"Lots!" she answered, with ready assent. "As I said just now, he's a very fascinating person."

"Ah!" said I, teasingly. "I had a suspicion last night that he was exciting your sympathetic interest."

"I'm much more sympathetic about your lack of boots and shoes," she retorted. "But as you seem to have rigged up some sort of satisfactory substitute, don't you think we might be making our way homewards? Is there any need to go through the woods? Why should we not follow the coast?"

"I'm doubtful about our ability to get round the south point of this cove," I answered. "I was looking at it yesterday afternoon from the deck of the yawl, and I saw that just there a sort of wall of rock runs right out into the sea. And if the tide's coming in—"

"Then, the woods," she interrupted. "Surely we can make our way through them, somehow. And it will begin to get light in another hour or so."

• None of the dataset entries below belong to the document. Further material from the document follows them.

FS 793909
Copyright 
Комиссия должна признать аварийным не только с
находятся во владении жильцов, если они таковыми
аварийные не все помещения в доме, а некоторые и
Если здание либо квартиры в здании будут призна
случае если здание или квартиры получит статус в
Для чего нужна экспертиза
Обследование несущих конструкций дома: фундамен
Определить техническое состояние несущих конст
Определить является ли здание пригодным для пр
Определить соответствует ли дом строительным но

"If you like to try it," I answered. "But it's darker in there than you think for, and rougher going, too. However—"

Just then, and before she had made up her mind, we were both switched off that line of action by something that broke out on another. Across the three-quarters of a mile of water which separated us from our recent prison came the sound, clear and unmistakable, of a revolver shot, followed almost instantly by another. Miss Raven, who had risen to her feet, suddenly sat down again. A third shot rang out—a fourth—a fifth; we saw the flashes of each; they came, without doubt, from the deck of the yawl.

"Firing!" she murmured.

"Fighting!" said I. "That's just—listen to that!"

Half a dozen reports, sharp, insistent, rang out in quick succession; then two or three, all mingling together; the echoes followed from wood and cliff. Rapidly as the flashes pierced the gloom, the sounds died out—a heavy silence followed.